Siamo tutti dipendenti da qualcosa, da qualcuno. Da una canzone, un ricordo, un amico. Io dipendo dalla fotografia, da mia nonna, dalla strana e costante condizione di soffocamento che il cielo mi fa' provare... ma, ne sono grata. Senza essa io non sarei io.

Siamo tanti pezzi distinti combinati in puzzle giganti a formare il nostro " io ", non sono bianca o nera, non solo gialla o rossa. Io sono arcobaleno, sono mare e montagna. Sono ciò che oggi ho deciso d'essere, ciò che domani non sarò mai.

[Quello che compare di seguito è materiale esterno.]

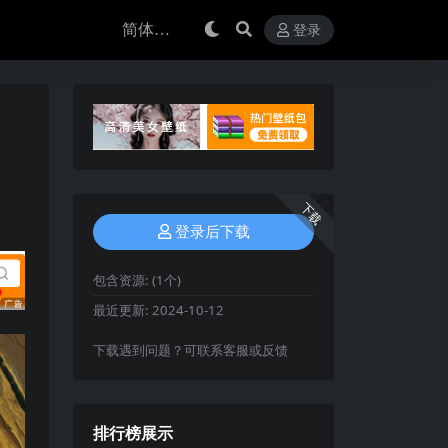
登录
下载
登录后下载
包含资源:
(1个)
最近更新:
2024-10-12
下载遇到问题？可联系客服或反馈
排行榜展示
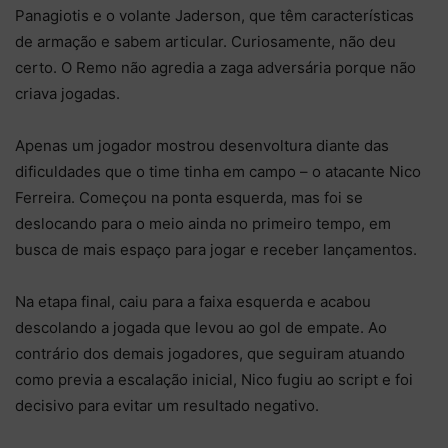
Panagiotis e o volante Jaderson, que têm características
de armação e sabem articular. Curiosamente, não deu
certo. O Remo não agredia a zaga adversária porque não
criava jogadas.
Apenas um jogador mostrou desenvoltura diante das
dificuldades que o time tinha em campo – o atacante Nico
Ferreira. Começou na ponta esquerda, mas foi se
deslocando para o meio ainda no primeiro tempo, em
busca de mais espaço para jogar e receber lançamentos.
Na etapa final, caiu para a faixa esquerda e acabou
descolando a jogada que levou ao gol de empate. Ao
contrário dos demais jogadores, que seguiram atuando
como previa a escalação inicial, Nico fugiu ao script e foi
decisivo para evitar um resultado negativo.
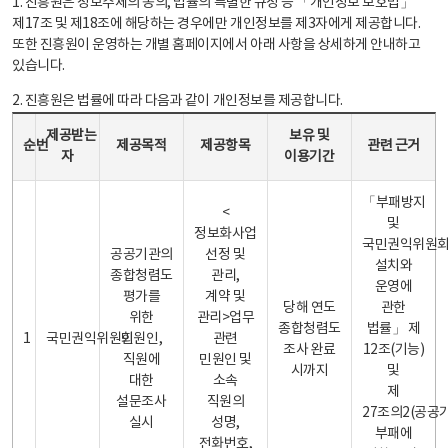
1. 진흥원은 정보주체의 동의, 법률의 특별한 규정 등 「개인정보 보호법」
제17조 및 제18조에 해당하는 경우에만 개인정보를 제3자에게 제공합니다.
또한 진흥원이 운영하는 개별 홈페이지에서 아래 사항을 상세하게 안내하고
있습니다.
2. 진흥원은 법률에 따라 다음과 같이 개인정보를 제공합니다.
개인정보 제공 안내표 - 순번, 제공받는자, 제공목적, 제공항목, 보유 및 이용기간 관련 근거로 구성
제공받는
보유 및
순번
제공목적
제공항목
관련 근거
자
이용기간
「부패방지
<
및
정보화사업
국민권익위원
공공기관의
선정 및
설치와
종합청렴도
관리,
운영에
평가를
계약 및
당해 연도
관한
위한
관리>업무
종합청렴도
법률」 제
1
국민권익위원회
민원인,
관련
조사 완료
12조(기능)
직원에
민원인 및
시까지
및
대한
소속
제
설문조사
직원의
27조의2(공공
실시
성명,
부패에
전화번호,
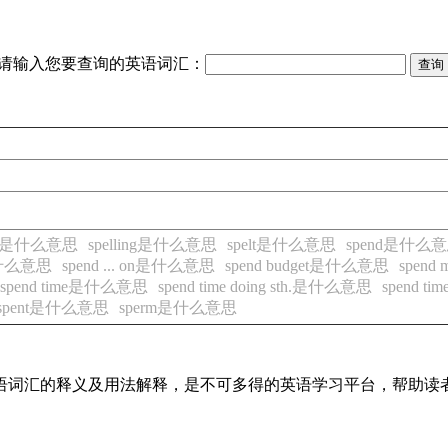
请输入您要查询的英语词汇：
led是什么意思
spelling是什么意思
spelt是什么意思
spend是什么
..是什么意思
spend ... on是什么意思
spend budget是什么意思
spend
spend time是什么意思
spend time doing sth.是什么意思
spend t
spent是什么意思
sperm是什么意思
见英语词汇的释义及用法解释，是不可多得的英语学习平台，帮助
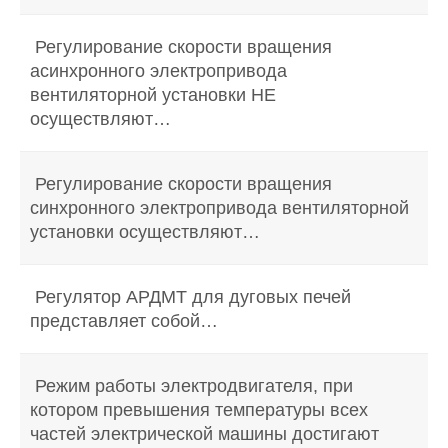
Регулирование скорости вращения
асинхронного электропривода
вентиляторной установки НЕ
осуществляют…
Регулирование скорости вращения
синхронного электропривода вентиляторной
установки осуществляют…
Регулятор АРДМТ для дуговых печей
представляет собой…
Режим работы электродвигателя, при
котором превышения температуры всех
частей электрической машины достигают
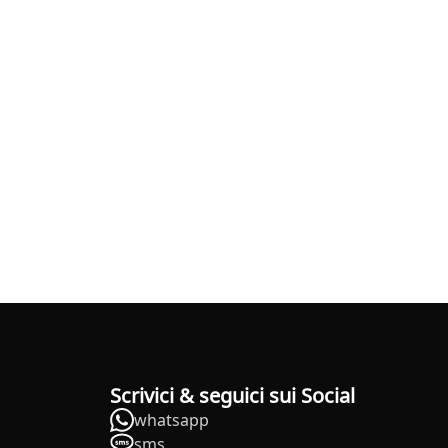
Scrivici & seguici sui Social
whatsapp
sms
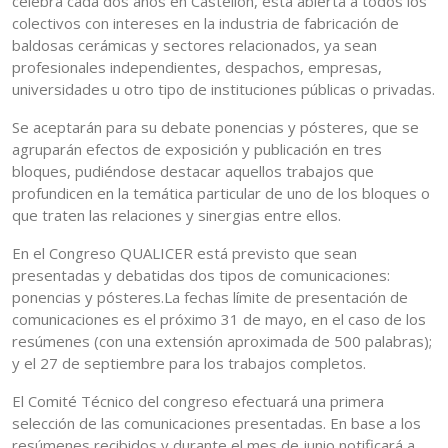
celebra cada dos años en Castellón, está abierta a todos los
colectivos con intereses en la industria de fabricación de
baldosas cerámicas y sectores relacionados, ya sean
profesionales independientes, despachos, empresas,
universidades u otro tipo de instituciones públicas o privadas.
Se aceptarán para su debate ponencias y pósteres, que se
agruparán efectos de exposición y publicación en tres
bloques, pudiéndose destacar aquellos trabajos que
profundicen en la temática particular de uno de los bloques o
que traten las relaciones y sinergias entre ellos.
En el Congreso QUALICER está previsto que sean
presentadas y debatidas dos tipos de comunicaciones:
ponencias y pósteres.La fechas límite de presentación de
comunicaciones es el próximo 31 de mayo, en el caso de los
resúmenes (con una extensión aproximada de 500 palabras);
y el 27 de septiembre para los trabajos completos.
El Comité Técnico del congreso efectuará una primera
selección de las comunicaciones presentadas. En base a los
resúmenes recibidos y durante el mes de junio notificará a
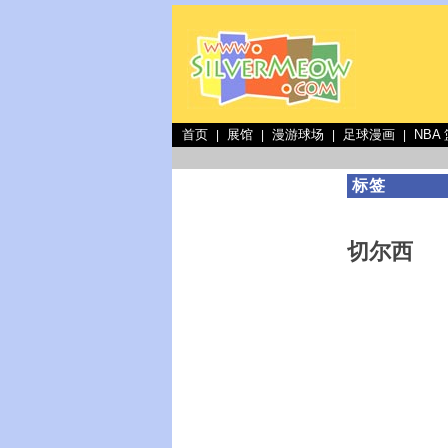
首页
展馆
漫游球场
足球漫画
NBA
|
|
|
|
标签
切尔西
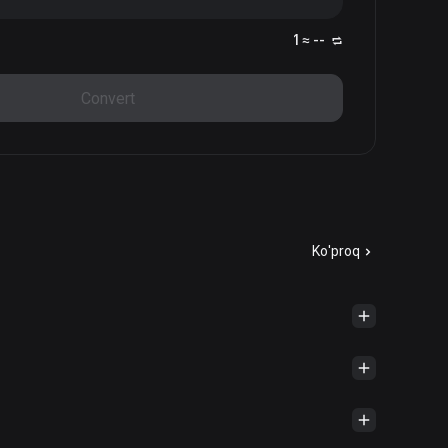
1 ≈ --
Convert
Ko'proq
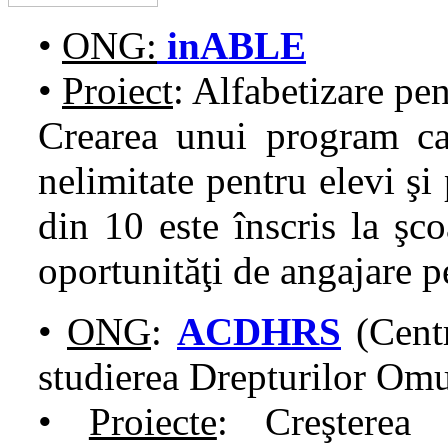
•
ONG:
inABLE
•
Proiect
: Alfabetizare pe
Crearea unui program car
nelimitate pentru elevi şi
din 10 este înscris la şc
oportunităţi de angajare 
•
ONG
:
ACDHRS
(Centr
studierea Drepturilor Omu
•
Proiecte
: Creşterea 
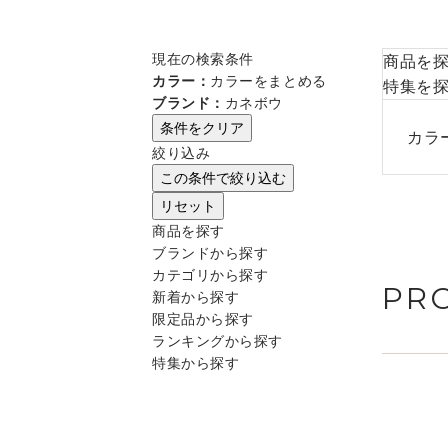
現在の検索条件
商品を
カラー：
カラーをまとめる
特集を
ブランド：
カネボウ
条件をクリア
カラ
絞り込み
この条件で絞り込む
リセット
商品を探す
ブランドから探す
カテゴリから探す
PR
新着から探す
限定品から探す
ランキングから探す
特集から探す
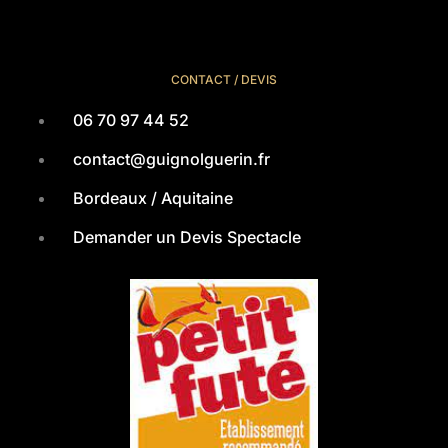
CONTACT / DEVIS
06 70 97 44 52
contact@guignolguerin.fr
Bordeaux / Aquitaine
Demander un Devis Spectacle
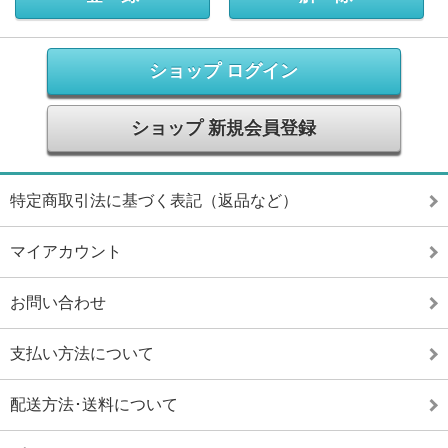
ショップ ログイン
ショップ 新規会員登録
特定商取引法に基づく表記（返品など）
マイアカウント
お問い合わせ
支払い方法について
配送方法･送料について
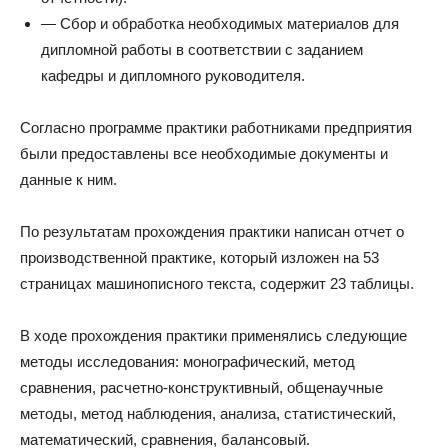
— Сбор и обработка необходимых материалов для
дипломной работы в соответствии с заданием
кафедры и дипломного руководителя.
Согласно программе практики работниками предприятия
были предоставлены все необходимые документы и
данные к ним.
По результатам прохождения практики написан отчет о
производственной практике, который изложен на 53
страницах машинописного текста, содержит 23 таблицы.
В ходе прохождения практики применялись следующие
методы исследования: монографический, метод
сравнения, расчетно-конструктивный, общенаучные
методы, метод наблюдения, анализа, статистический,
математический, сравнения, балансовый.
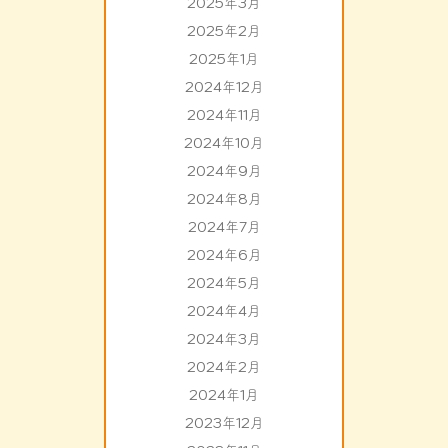
2025年3月
2025年2月
2025年1月
2024年12月
2024年11月
2024年10月
2024年9月
2024年8月
2024年7月
2024年6月
2024年5月
2024年4月
2024年3月
2024年2月
2024年1月
2023年12月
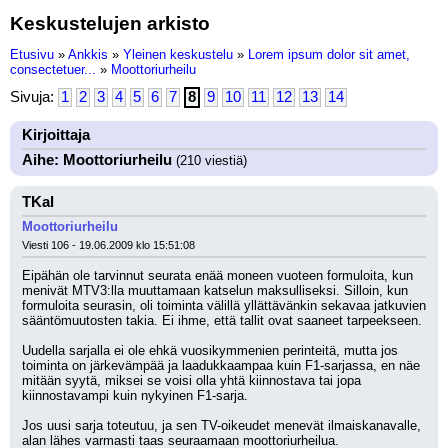
Keskustelujen arkisto
Etusivu
»
Ankkis
»
Yleinen keskustelu
»
Lorem ipsum dolor sit amet,
consectetuer...
»
Moottoriurheilu
Sivuja:
1
2
3
4
5
6
7
8
9
10
11
12
13
14
Kirjoittaja
Aihe: Moottoriurheilu
(210 viestiä)
TKal
Moottoriurheilu
Viesti 106 - 19.06.2009 klo 15:51:08
Eipähän ole tarvinnut seurata enää moneen vuoteen formuloita, kun 
menivät MTV3:lla muuttamaan katselun maksulliseksi. Silloin, kun 
formuloita seurasin, oli toiminta välillä yllättävänkin sekavaa jatkuvien 
sääntömuutosten takia. Ei ihme, että tallit ovat saaneet tarpeekseen. 
Uudella sarjalla ei ole ehkä vuosikymmenien perinteitä, mutta jos 
toiminta on järkevämpää ja laadukkaampaa kuin F1-sarjassa, en näe 
mitään syytä, miksei se voisi olla yhtä kiinnostava tai jopa 
kiinnostavampi kuin nykyinen F1-sarja. 
Jos uusi sarja toteutuu, ja sen TV-oikeudet menevät ilmaiskanavalle, 
alan lähes varmasti taas seuraamaan moottoriurheilua.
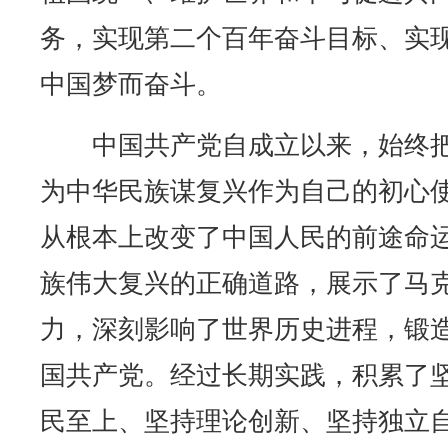
务，实现第二个百年奋斗目标、实
中国梦而奋斗。
中国共产党自成立以来，始终把
为中华民族谋复兴作为自己的初心
从根本上改变了中国人民的前途命
族伟大复兴的正确道路，展示了马
力，深刻影响了世界历史进程，锻
国共产党。经过长期实践，积累了
民至上、坚持理论创新、坚持独立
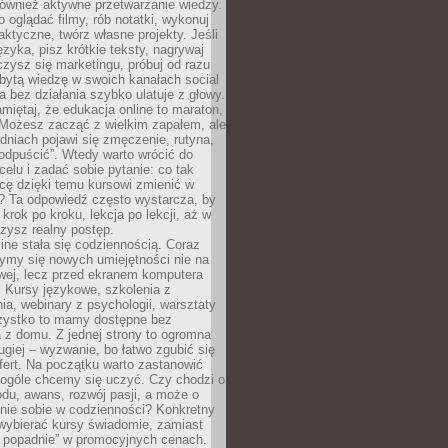
 również aktywne przetwarzanie wiedzy.
o oglądać filmy, rób notatki, wykonuj
aktyczne, twórz własne projekty. Jeśli
ęzyka, pisz krótkie teksty, nagrywaj
uczysz się marketingu, próbuj od razu
bytą wiedzę w swoich kanałach social
 bez działania szybko ulatuje z głowy.
miętaj, że edukacja online to maraton,
. Możesz zacząć z wielkim zapałem, ale
odniach pojawi się zmęczenie, rutyna,
odpuścić”. Wtedy warto wrócić do
celu i zadać sobie pytanie: co tak
cę dzięki temu kursowi zmienić w
? Ta odpowiedź często wystarcza, by
 krok po kroku, lekcja po lekcji, aż w
zysz realny postęp.
ine stała się codziennością. Coraz
ymy się nowych umiejętności nie na
wej, lecz przed ekranem komputera
. Kursy językowe, szkolenia z
a, webinary z psychologii, warsztaty
szystko to mamy dostępne bez
 z domu. Z jednej strony to ogromna
ugiej – wyzwanie, bo łatwo zgubić się
ert. Na początku warto zastanowić
 ogóle chcemy się uczyć. Czy chodzi o
du, awans, rozwój pasji, a może o
nie sobie w codzienności? Konkretny
wybierać kursy świadomie, zamiast
 popadnie” w promocyjnych cenach.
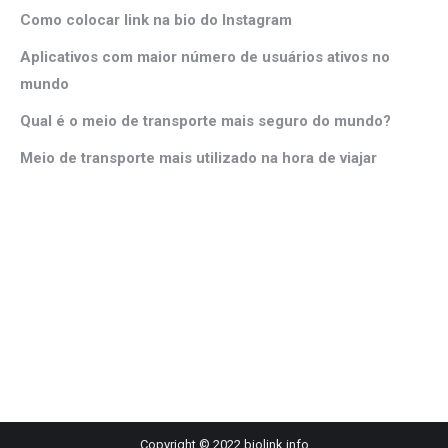
Como colocar link na bio do Instagram
Aplicativos com maior número de usuários ativos no
mundo
Qual é o meio de transporte mais seguro do mundo?
Meio de transporte mais utilizado na hora de viajar
Copyright © 2022 biolink.info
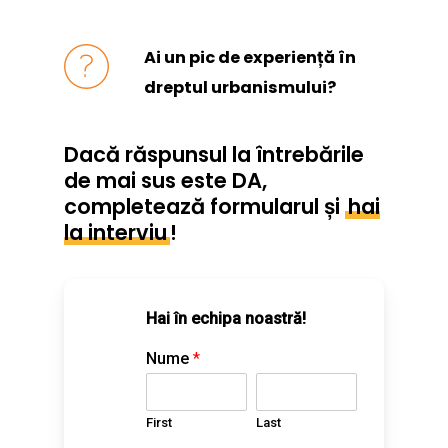
Ai un pic de experiență în
dreptul urbanismului?
Dacă răspunsul la întrebările
de mai sus este DA,
completează formularul și
hai
la interviu
!
Hai în echipa noastră!
Nume
*
First
Last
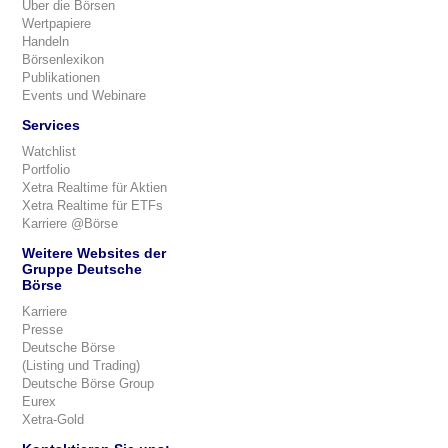
Über die Börsen
Wertpapiere
Handeln
Börsenlexikon
Publikationen
Events und Webinare
Services
Watchlist
Portfolio
Xetra Realtime für Aktien
Xetra Realtime für ETFs
Karriere @Börse
Weitere Websites der
Gruppe Deutsche
Börse
Karriere
Presse
Deutsche Börse
(Listing und Trading)
Deutsche Börse Group
Eurex
Xetra-Gold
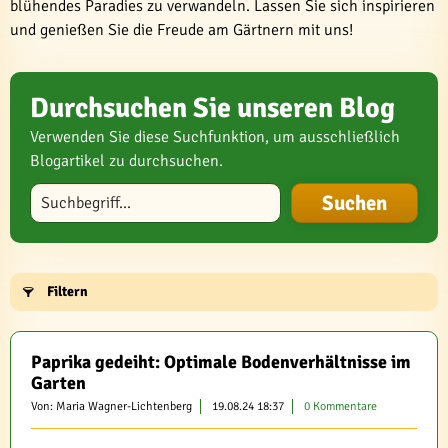
blühendes Paradies zu verwandeln. Lassen Sie sich inspirieren
und genießen Sie die Freude am Gärtnern mit uns!
Durchsuchen Sie unseren Blog
Verwenden Sie diese Suchfunktion, um ausschließlich
Blogartikel zu durchsuchen.
Blog durchsuchen
Filtern
Paprika gedeiht: Optimale Bodenverhältnisse im
Garten
Von: Maria Wagner-Lichtenberg
19.08.24 18:37
0 Kommentare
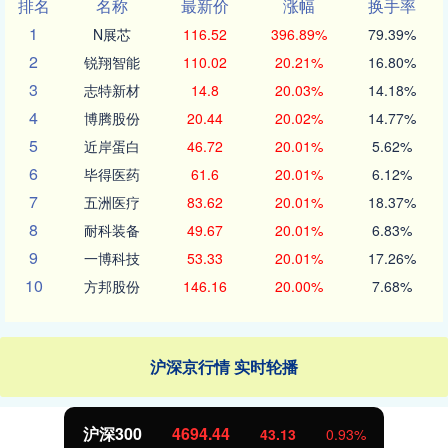
排名
名称
最新价
涨幅
换手率
1
N展芯
116.52
396.89%
79.39%
2
锐翔智能
110.02
20.21%
16.80%
3
志特新材
14.8
20.03%
14.18%
4
博腾股份
20.44
20.02%
14.77%
5
近岸蛋白
46.72
20.01%
5.62%
6
毕得医药
61.6
20.01%
6.12%
7
五洲医疗
83.62
20.01%
18.37%
8
耐科装备
49.67
20.01%
6.83%
9
一博科技
53.33
20.01%
17.26%
10
方邦股份
146.16
20.00%
7.68%
沪深京行情 实时轮播
沪深300
4694.44
43.13
0.93%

Sono grata a chiunque ci abbia fatto nascere su questo pianeta, in questa meravigliosa gabbia a ricordarci giorno e notte la nostra natura da insetti. Insignificanti.

È questo senso di oppressione che assaporo in ogni mio scatto rivolto al cielo. Mi ricordo della mia natura da insetto, mi ricordo le mie origini, mi ricordo che nessuno in questo vastissimo pianeta gliene frega un cazzo di me.

Io sono io, quella di oggi, quella diversa da domani, quella che tu non sarai mai. E mi va bene così, per quanto limitante e infinitamente contorto questo sia.

«È questa?». Alzo lo sguardo sulla via di case, annuisco e riprendo il mio solito passo svelto. «Sicura che quel catorcio funzionerà?», riprende il discorso di prima, affiancandomi. Siamo praticamente alti uguali ma i due centimetri con cui mi tiene testa, in momenti come questi si notano.

Lo spingo esasperata e gli lancio un occhiata infastidita. «Alex, è la terza volta che lo chiedi. Si, funziona». Alza le mani in ari, in segno di risposta, e si lava dal viso l'espressione dubbiosa. «Sempre meglio di nulla». Almeno con questo Tommy potrà chiamare quando vorrà me e l'orfanotrofio. Con un po' di fortuna potrà anche vederci se la fotocamera collabora.